What the task asks: Retype each entry. Leave every word as it is.
= Beginning of Section =
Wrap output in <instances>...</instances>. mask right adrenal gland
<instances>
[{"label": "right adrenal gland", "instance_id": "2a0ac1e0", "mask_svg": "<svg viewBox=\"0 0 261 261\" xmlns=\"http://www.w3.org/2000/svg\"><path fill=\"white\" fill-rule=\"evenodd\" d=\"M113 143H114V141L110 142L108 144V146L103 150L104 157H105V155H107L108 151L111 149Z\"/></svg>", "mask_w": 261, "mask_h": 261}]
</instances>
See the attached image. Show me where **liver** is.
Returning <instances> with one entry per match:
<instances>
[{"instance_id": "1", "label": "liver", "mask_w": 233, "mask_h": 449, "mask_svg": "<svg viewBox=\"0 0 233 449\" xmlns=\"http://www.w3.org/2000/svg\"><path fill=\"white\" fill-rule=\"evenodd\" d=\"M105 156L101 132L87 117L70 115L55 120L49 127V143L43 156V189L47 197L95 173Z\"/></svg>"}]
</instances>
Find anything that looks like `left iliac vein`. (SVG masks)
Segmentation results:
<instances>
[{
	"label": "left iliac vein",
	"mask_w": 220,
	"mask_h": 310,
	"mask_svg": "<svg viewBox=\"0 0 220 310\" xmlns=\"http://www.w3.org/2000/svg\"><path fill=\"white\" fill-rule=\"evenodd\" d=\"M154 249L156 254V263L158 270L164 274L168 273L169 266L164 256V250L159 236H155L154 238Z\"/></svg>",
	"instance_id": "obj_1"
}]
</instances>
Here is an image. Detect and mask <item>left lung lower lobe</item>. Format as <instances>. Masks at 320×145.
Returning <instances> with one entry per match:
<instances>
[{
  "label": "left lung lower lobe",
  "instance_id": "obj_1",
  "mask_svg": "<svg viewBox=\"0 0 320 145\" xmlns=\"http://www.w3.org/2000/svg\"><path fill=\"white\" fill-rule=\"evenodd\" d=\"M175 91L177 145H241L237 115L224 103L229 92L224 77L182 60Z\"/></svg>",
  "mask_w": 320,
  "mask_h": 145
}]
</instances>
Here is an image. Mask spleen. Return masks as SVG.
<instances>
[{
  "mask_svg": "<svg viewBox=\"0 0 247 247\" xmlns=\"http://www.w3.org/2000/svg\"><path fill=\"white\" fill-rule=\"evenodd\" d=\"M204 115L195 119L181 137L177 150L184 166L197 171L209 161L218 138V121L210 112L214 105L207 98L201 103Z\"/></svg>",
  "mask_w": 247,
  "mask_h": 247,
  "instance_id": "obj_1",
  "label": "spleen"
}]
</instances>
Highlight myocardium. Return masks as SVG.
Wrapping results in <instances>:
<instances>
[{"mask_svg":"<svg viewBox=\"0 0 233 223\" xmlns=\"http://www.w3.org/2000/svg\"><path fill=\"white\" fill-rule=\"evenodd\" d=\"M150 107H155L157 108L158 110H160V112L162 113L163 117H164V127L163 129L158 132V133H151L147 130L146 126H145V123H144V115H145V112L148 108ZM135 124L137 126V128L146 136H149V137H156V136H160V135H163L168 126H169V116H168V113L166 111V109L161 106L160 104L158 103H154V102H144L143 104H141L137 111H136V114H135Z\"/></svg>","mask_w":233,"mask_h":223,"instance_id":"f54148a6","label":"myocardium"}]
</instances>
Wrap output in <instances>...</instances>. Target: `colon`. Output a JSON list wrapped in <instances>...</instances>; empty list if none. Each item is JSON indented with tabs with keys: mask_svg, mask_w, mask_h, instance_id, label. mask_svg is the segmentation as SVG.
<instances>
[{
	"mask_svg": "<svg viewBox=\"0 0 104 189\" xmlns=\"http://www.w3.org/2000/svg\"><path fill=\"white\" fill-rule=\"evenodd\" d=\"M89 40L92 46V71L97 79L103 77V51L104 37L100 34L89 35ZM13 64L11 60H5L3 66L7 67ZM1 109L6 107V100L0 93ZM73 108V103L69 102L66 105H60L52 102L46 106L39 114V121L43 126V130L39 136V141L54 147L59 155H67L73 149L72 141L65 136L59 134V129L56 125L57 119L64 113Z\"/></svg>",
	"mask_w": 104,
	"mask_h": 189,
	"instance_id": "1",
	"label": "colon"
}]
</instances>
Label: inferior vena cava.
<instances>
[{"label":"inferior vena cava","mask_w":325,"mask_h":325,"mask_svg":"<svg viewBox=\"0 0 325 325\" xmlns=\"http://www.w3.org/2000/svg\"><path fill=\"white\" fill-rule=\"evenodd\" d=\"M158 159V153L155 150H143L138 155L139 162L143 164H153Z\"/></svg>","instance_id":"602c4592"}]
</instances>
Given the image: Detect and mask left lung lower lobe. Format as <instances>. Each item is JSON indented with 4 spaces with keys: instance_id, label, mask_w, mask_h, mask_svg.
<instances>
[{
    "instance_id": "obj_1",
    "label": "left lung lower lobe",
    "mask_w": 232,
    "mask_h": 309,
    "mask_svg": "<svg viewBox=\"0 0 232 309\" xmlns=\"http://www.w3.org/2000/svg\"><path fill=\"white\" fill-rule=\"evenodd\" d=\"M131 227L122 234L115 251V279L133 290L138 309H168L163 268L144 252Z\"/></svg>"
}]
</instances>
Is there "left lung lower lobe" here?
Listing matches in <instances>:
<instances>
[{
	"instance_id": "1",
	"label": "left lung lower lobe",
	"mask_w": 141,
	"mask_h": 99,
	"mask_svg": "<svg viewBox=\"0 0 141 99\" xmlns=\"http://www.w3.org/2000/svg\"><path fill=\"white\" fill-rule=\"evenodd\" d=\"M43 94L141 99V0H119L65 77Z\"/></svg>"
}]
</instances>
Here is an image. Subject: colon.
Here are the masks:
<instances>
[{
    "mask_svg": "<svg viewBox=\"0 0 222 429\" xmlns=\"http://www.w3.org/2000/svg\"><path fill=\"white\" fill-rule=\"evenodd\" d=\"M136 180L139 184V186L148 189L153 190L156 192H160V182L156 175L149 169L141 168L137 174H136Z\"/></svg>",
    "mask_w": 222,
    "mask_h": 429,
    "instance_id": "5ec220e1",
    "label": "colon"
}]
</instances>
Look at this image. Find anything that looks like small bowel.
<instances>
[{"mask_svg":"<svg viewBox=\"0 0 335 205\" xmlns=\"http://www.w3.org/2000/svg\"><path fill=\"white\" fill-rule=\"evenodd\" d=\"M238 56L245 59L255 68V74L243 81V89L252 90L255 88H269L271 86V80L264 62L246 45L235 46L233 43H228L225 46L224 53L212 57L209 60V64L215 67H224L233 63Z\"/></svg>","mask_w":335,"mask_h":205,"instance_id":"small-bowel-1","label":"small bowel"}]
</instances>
= End of Section =
Output below:
Wrap output in <instances>...</instances>. mask right adrenal gland
<instances>
[{"label": "right adrenal gland", "instance_id": "2a0ac1e0", "mask_svg": "<svg viewBox=\"0 0 261 261\" xmlns=\"http://www.w3.org/2000/svg\"><path fill=\"white\" fill-rule=\"evenodd\" d=\"M113 143H114V141L110 142L108 144V146L103 150L104 157H105V155H107L108 151L111 149Z\"/></svg>", "mask_w": 261, "mask_h": 261}]
</instances>
See the attached image. Show me where **liver** is.
Returning <instances> with one entry per match:
<instances>
[{"instance_id": "1", "label": "liver", "mask_w": 233, "mask_h": 449, "mask_svg": "<svg viewBox=\"0 0 233 449\" xmlns=\"http://www.w3.org/2000/svg\"><path fill=\"white\" fill-rule=\"evenodd\" d=\"M105 156L101 132L87 117L70 115L55 120L49 127V143L43 156V189L47 197L95 173Z\"/></svg>"}]
</instances>
Find anything that looks like `left iliac vein`. (SVG masks)
Segmentation results:
<instances>
[{
	"label": "left iliac vein",
	"mask_w": 220,
	"mask_h": 310,
	"mask_svg": "<svg viewBox=\"0 0 220 310\" xmlns=\"http://www.w3.org/2000/svg\"><path fill=\"white\" fill-rule=\"evenodd\" d=\"M154 249L156 254V263L158 270L164 274L168 273L169 266L164 256V250L159 236H155L154 238Z\"/></svg>",
	"instance_id": "obj_1"
}]
</instances>
Here is an image. Detect and mask <item>left lung lower lobe</item>. Format as <instances>. Masks at 320×145.
Returning <instances> with one entry per match:
<instances>
[{
  "label": "left lung lower lobe",
  "instance_id": "obj_1",
  "mask_svg": "<svg viewBox=\"0 0 320 145\" xmlns=\"http://www.w3.org/2000/svg\"><path fill=\"white\" fill-rule=\"evenodd\" d=\"M175 91L177 145H241L237 115L224 103L229 92L224 77L182 60Z\"/></svg>",
  "mask_w": 320,
  "mask_h": 145
}]
</instances>
Here is an image. Mask spleen. Return masks as SVG.
<instances>
[{
  "mask_svg": "<svg viewBox=\"0 0 247 247\" xmlns=\"http://www.w3.org/2000/svg\"><path fill=\"white\" fill-rule=\"evenodd\" d=\"M204 115L195 119L181 137L177 150L184 166L197 171L209 161L218 138V121L210 112L214 105L207 98L201 103Z\"/></svg>",
  "mask_w": 247,
  "mask_h": 247,
  "instance_id": "obj_1",
  "label": "spleen"
}]
</instances>
Highlight myocardium. Return masks as SVG.
Wrapping results in <instances>:
<instances>
[{"mask_svg":"<svg viewBox=\"0 0 233 223\" xmlns=\"http://www.w3.org/2000/svg\"><path fill=\"white\" fill-rule=\"evenodd\" d=\"M150 107H155L157 108L158 110H160V112L162 113L163 117H164V127L163 129L158 132V133H151L147 130L146 126H145V123H144V115H145V112L148 108ZM135 124L137 126V128L146 136H149V137H156V136H160V135H163L168 126H169V116H168V113L166 111V109L161 106L160 104L158 103H154V102H144L143 104H141L137 111H136V114H135Z\"/></svg>","mask_w":233,"mask_h":223,"instance_id":"f54148a6","label":"myocardium"}]
</instances>
Wrap output in <instances>...</instances>. Target: `colon`. Output a JSON list wrapped in <instances>...</instances>; empty list if none. Each item is JSON indented with tabs with keys: mask_svg, mask_w, mask_h, instance_id, label. mask_svg is the segmentation as SVG.
<instances>
[{
	"mask_svg": "<svg viewBox=\"0 0 104 189\" xmlns=\"http://www.w3.org/2000/svg\"><path fill=\"white\" fill-rule=\"evenodd\" d=\"M89 40L92 46V71L97 79L103 77V51L104 37L100 34L89 35ZM13 64L11 60H5L3 66L7 67ZM1 109L6 107V100L0 93ZM73 108V103L69 102L66 105H60L52 102L46 106L39 114V121L43 126V130L39 136V141L54 147L59 155H67L73 149L72 141L65 136L59 134V129L56 125L57 119L64 113Z\"/></svg>",
	"mask_w": 104,
	"mask_h": 189,
	"instance_id": "1",
	"label": "colon"
}]
</instances>
Label: inferior vena cava.
<instances>
[{"label":"inferior vena cava","mask_w":325,"mask_h":325,"mask_svg":"<svg viewBox=\"0 0 325 325\" xmlns=\"http://www.w3.org/2000/svg\"><path fill=\"white\" fill-rule=\"evenodd\" d=\"M158 159V153L155 150H143L138 155L139 162L143 164H153Z\"/></svg>","instance_id":"602c4592"}]
</instances>
Given the image: Detect and mask left lung lower lobe. Format as <instances>. Each item is JSON indented with 4 spaces with keys: instance_id, label, mask_w, mask_h, mask_svg.
<instances>
[{
    "instance_id": "obj_1",
    "label": "left lung lower lobe",
    "mask_w": 232,
    "mask_h": 309,
    "mask_svg": "<svg viewBox=\"0 0 232 309\" xmlns=\"http://www.w3.org/2000/svg\"><path fill=\"white\" fill-rule=\"evenodd\" d=\"M131 227L122 234L115 251V279L133 290L138 309H168L163 268L144 252Z\"/></svg>"
}]
</instances>
Is there "left lung lower lobe" here?
Listing matches in <instances>:
<instances>
[{
	"instance_id": "1",
	"label": "left lung lower lobe",
	"mask_w": 141,
	"mask_h": 99,
	"mask_svg": "<svg viewBox=\"0 0 141 99\" xmlns=\"http://www.w3.org/2000/svg\"><path fill=\"white\" fill-rule=\"evenodd\" d=\"M43 94L141 99V0H119L65 77Z\"/></svg>"
}]
</instances>
Here is an image. Subject: colon.
Here are the masks:
<instances>
[{
    "mask_svg": "<svg viewBox=\"0 0 222 429\" xmlns=\"http://www.w3.org/2000/svg\"><path fill=\"white\" fill-rule=\"evenodd\" d=\"M136 180L139 184V186L148 189L153 190L156 192H160V182L156 175L149 169L141 168L137 174H136Z\"/></svg>",
    "mask_w": 222,
    "mask_h": 429,
    "instance_id": "5ec220e1",
    "label": "colon"
}]
</instances>
Look at this image. Find anything that looks like small bowel.
<instances>
[{"mask_svg":"<svg viewBox=\"0 0 335 205\" xmlns=\"http://www.w3.org/2000/svg\"><path fill=\"white\" fill-rule=\"evenodd\" d=\"M238 56L245 59L255 68V74L243 81V89L252 90L255 88H269L271 86V80L264 62L246 45L235 46L233 43H228L225 46L224 53L212 57L209 60V64L215 67H224L233 63Z\"/></svg>","mask_w":335,"mask_h":205,"instance_id":"small-bowel-1","label":"small bowel"}]
</instances>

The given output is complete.